In an interview Wednesday afternoon, Bagdasarian, Michigan’s health official, described the discovery of a human case as a sign that these efforts to find new infections are paying off. “Michigan has really been one of the leading states in testing, so it’s not surprising that we picked up this sporadic case,” she said. At least 35 people have been tested so far, she said. This case is the first to come back positive.

Bagdasarian said officials have seen no evidence of secondary infections. But the state is not yet conducting serological testing — looking for antibodies to H5N1 in the blood of farmworkers and those they have come into contact with — to determine whether there have been unreported cases and possibly even spreading from those individuals to others have spread.

“We have always talked about the need to do additional studies to create more engagement, and to thoroughly investigate serology, especially for people who may have remained asymptomatic the entire time,” Bagdasarian said. “That would be the next step.”

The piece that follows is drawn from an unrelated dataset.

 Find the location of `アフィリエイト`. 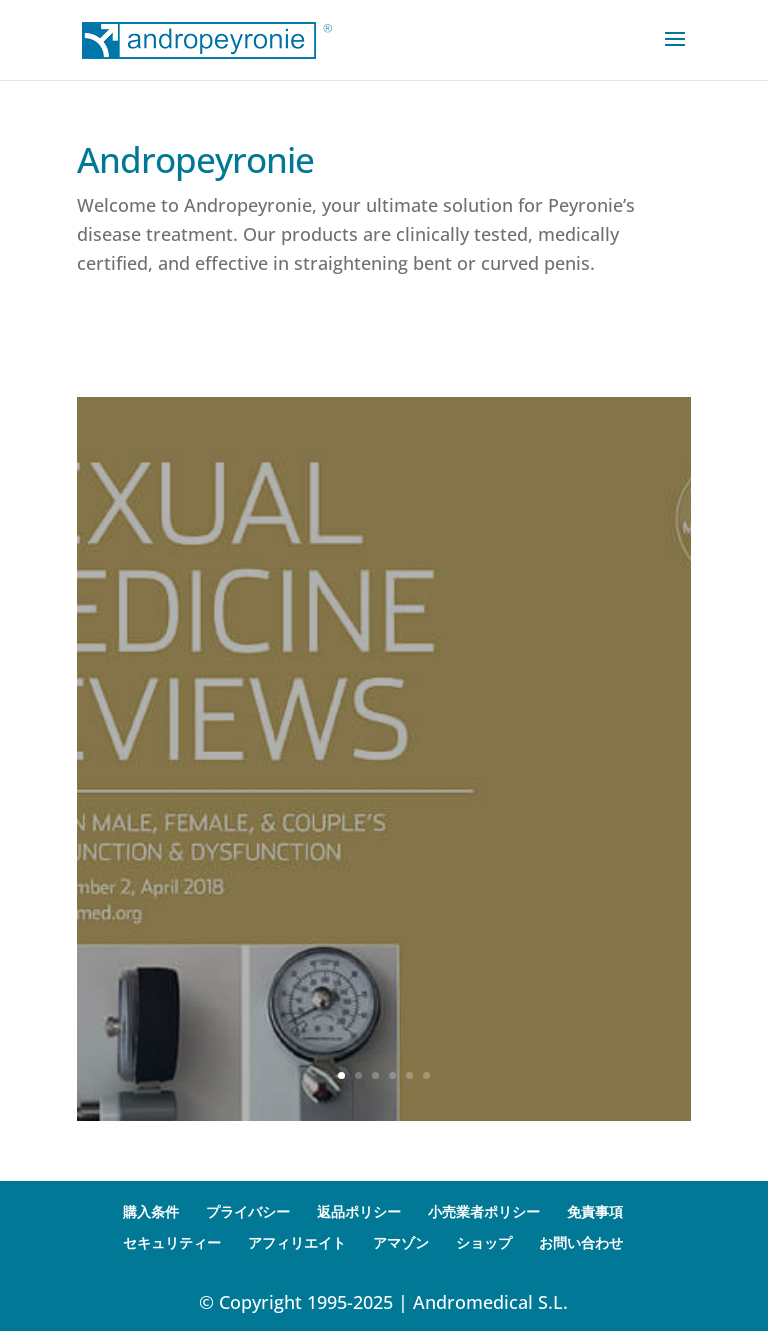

Shah said the CDC would very much like to conduct serological surveys of dairy farm workers, including those, like the Michigan individual, who test positive. “We are not there yet,” he says.

Eric Deeble, the USDA’s acting senior advisor for H5N1, announced at the press conference that additional financial incentives are being planned to try to entice dairy farmers to report infections in their herds and take steps to reduce the risks to cows and farm workers to decrease. Compensation for lost milk – a substantial drop in milk production is the most noticeable sign of infection in a herd – is planned, but will take a few more weeks to complete, he said.

This story has been continuously updated with commentary from the HHS news conference and interviews with Bagdasarian and Nuzzo.